PROBLEM STATEMENT
Restate the whole of the data below word for word, skipping the images.

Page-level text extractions
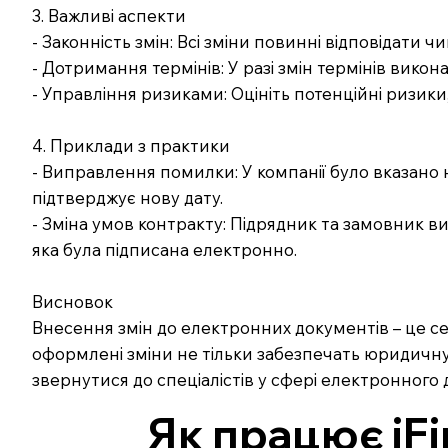
3. Важливі аспекти
- Законність змін: Всі зміни повинні відповідати 
- Дотримання термінів: У разі змін термінів викон
- Управління ризиками: Оцініть потенційні ризики, 
4. Приклади з практики
- Виправлення помилки: У компанії було вказано 
підтверджує нову дату.
- Зміна умов контракту: Підрядник та замовник ви
яка була підписана електронно.
Висновок
Внесення змін до електронних документів – це 
оформлені зміни не тільки забезпечать юридичну с
звернутися до спеціалістів у сфері електронного 
Як працює iFi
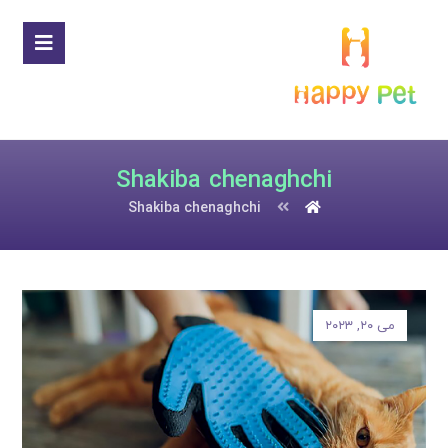
Shakiba chenaghchi
Shakiba chenaghchi
می ۲۰, ۲۰۲۳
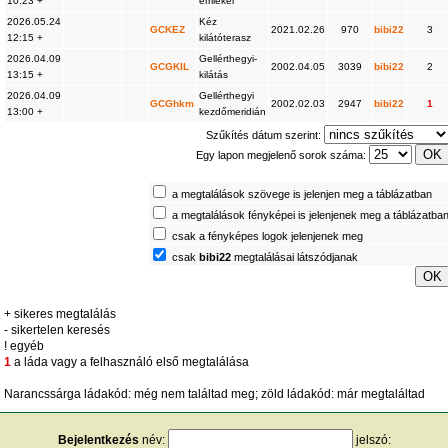
10:23 +
emlékei
2026.05.24
Kéz
GCKEZ
2021.02.26
970
bibi22
3
12:15 +
kilátóterasz
2026.04.09
Gellérthegyi-
GCGKIL
2002.04.05
3039
bibi22
2
13:15 +
kilátás
2026.04.09
Gellérthegyi
GCGhkm
2002.02.03
2947
bibi22
1
13:00 +
kezdőmeridián
Szűkítés dátum szerint:
Egy lapon megjelenő sorok száma:
a megtalálások szövege is jelenjen meg a táblázatban
a megtalálások fényképei is jelenjenek meg a táblázatba
csak a fényképes logok jelenjenek meg
csak
bibi22
megtalálásai látszódjanak
+ sikeres megtalálás
- sikertelen keresés
! egyéb
1
a láda vagy a felhasználó első megtalálása
Narancssárga ládakód: még nem találtad meg; zöld ládakód: már megtaláltad
Bejelentkezés
név:
jelszó:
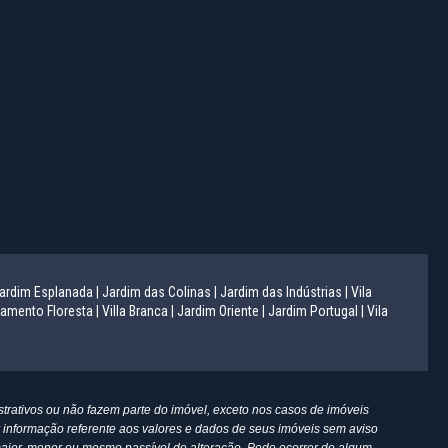
ardim Esplanada |
Jardim das Colinas |
Jardim das Indústrias |
Vila
amento Floresta |
Villa Branca |
Jardim Oriente |
Jardim Portugal |
Vila
trativos ou não fazem parte do imóvel, exceto nos casos de imóveis
er informação referente aos valores e dados de seus imóveis sem aviso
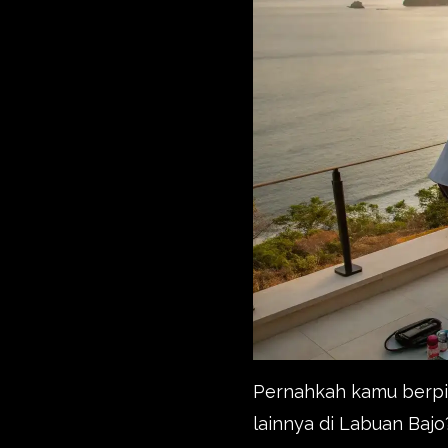
Pernahkah kamu berpik
lainnya di Labuan Bajo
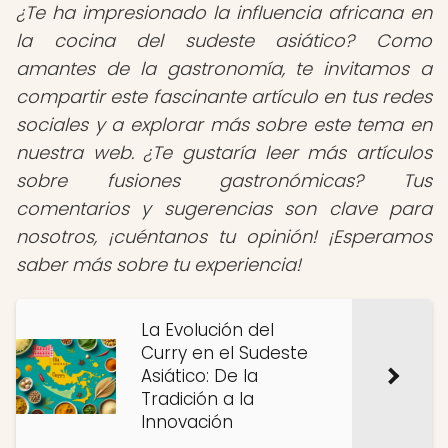
¿Te ha impresionado la influencia africana en
la cocina del sudeste asiático?
Como
amantes de la gastronomía, te invitamos a
compartir este fascinante artículo en tus redes
sociales y a explorar más sobre este tema en
nuestra web. ¿Te gustaría leer más artículos
sobre fusiones gastronómicas? Tus
comentarios y sugerencias son clave para
nosotros, ¡cuéntanos tu opinión! ¡Esperamos
saber más sobre tu experiencia!
La Evolución del
Curry en el Sudeste
Asiático: De la
Tradición a la
Innovación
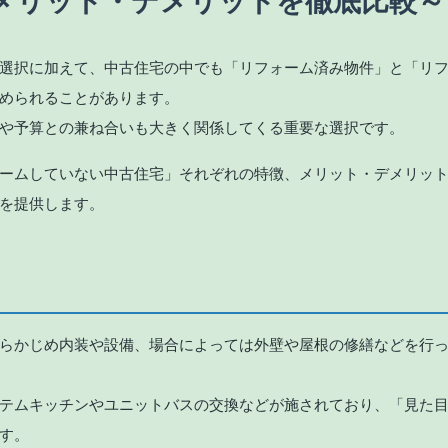
メリット・デメリットを徹底比較～
選択に加えて、中古住宅の中でも「リフォーム済み物件」と「リ
められることがあります。
や予算との兼ね合いも大きく関係してくる重要な選択です。
ームしていない中古住宅」それぞれの特徴、メリット・デメリッ
を提供します。
らかじめ内装や設備、場合によっては外壁や屋根の修繕などを行
テムキッチンやユニットバスの交換などが施されており、「見た
す。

ANSWER SPACE
3. Важливі аспекти
- Законність змін: Всі зміни повинні відповідати 
- Дотримання термінів: У разі змін термінів викон
- Управління ризиками: Оцініть потенційні ризики, 
4. Приклади з практики
- Виправлення помилки: У компанії було вказано 
підтверджує нову дату.
- Зміна умов контракту: Підрядник та замовник ви
яка була підписана електронно.
Висновок
Внесення змін до електронних документів – це 
оформлені зміни не тільки забезпечать юридичну с
звернутися до спеціалістів у сфері електронного 
Як працює iFi
Shakiba chenaghchi
Shakiba chenaghchi
می ۲۰, ۲۰۲۳
10:23 +
emlékei
2026.05.24
Kéz
GCKEZ
2021.02.26
970
bibi22
3
12:15 +
kilátóterasz
2026.04.09
Gellérthegyi-
GCGKIL
2002.04.05
3039
bibi22
2
13:15 +
kilátás
2026.04.09
Gellérthegyi
GCGhkm
2002.02.03
2947
bibi22
1
13:00 +
kezdőmeridián
Szűkítés dátum szerint:
Egy lapon megjelenő sorok száma:
a megtalálások szövege is jelenjen meg a táblázatban
a megtalálások fényképei is jelenjenek meg a táblázatba
csak a fényképes logok jelenjenek meg
csak
bibi22
megtalálásai látszódjanak
+ sikeres megtalálás
- sikertelen keresés
! egyéb
1
a láda vagy a felhasználó első megtalálása
Narancssárga ládakód: még nem találtad meg; zöld ládakód: már megtaláltad
Bejelentkezés
név:
jelszó:
ardim Esplanada |
Jardim das Colinas |
Jardim das Indústrias |
Vila
amento Floresta |
Villa Branca |
Jardim Oriente |
Jardim Portugal |
Vila
trativos ou não fazem parte do imóvel, exceto nos casos de imóveis
er informação referente aos valores e dados de seus imóveis sem aviso
Pernahkah kamu berpik
lainnya di Labuan Bajo
¿Te ha impresionado la influencia africana en
la cocina del sudeste asiático?
Como
amantes de la gastronomía, te invitamos a
compartir este fascinante artículo en tus redes
sociales y a explorar más sobre este tema en
nuestra web. ¿Te gustaría leer más artículos
sobre fusiones gastronómicas? Tus
comentarios y sugerencias son clave para
nosotros, ¡cuéntanos tu opinión! ¡Esperamos
saber más sobre tu experiencia!
La Evolución del
Curry en el Sudeste
Asiático: De la
Tradición a la
Innovación
メリット・デメリットを徹底比較～
選択に加えて、中古住宅の中でも「リフォーム済み物件」と「リ
められることがあります。
や予算との兼ね合いも大きく関係してくる重要な選択です。
ームしていない中古住宅」それぞれの特徴、メリット・デメリッ
を提供します。
らかじめ内装や設備、場合によっては外壁や屋根の修繕などを行
テムキッチンやユニットバスの交換などが施されており、「見た
す。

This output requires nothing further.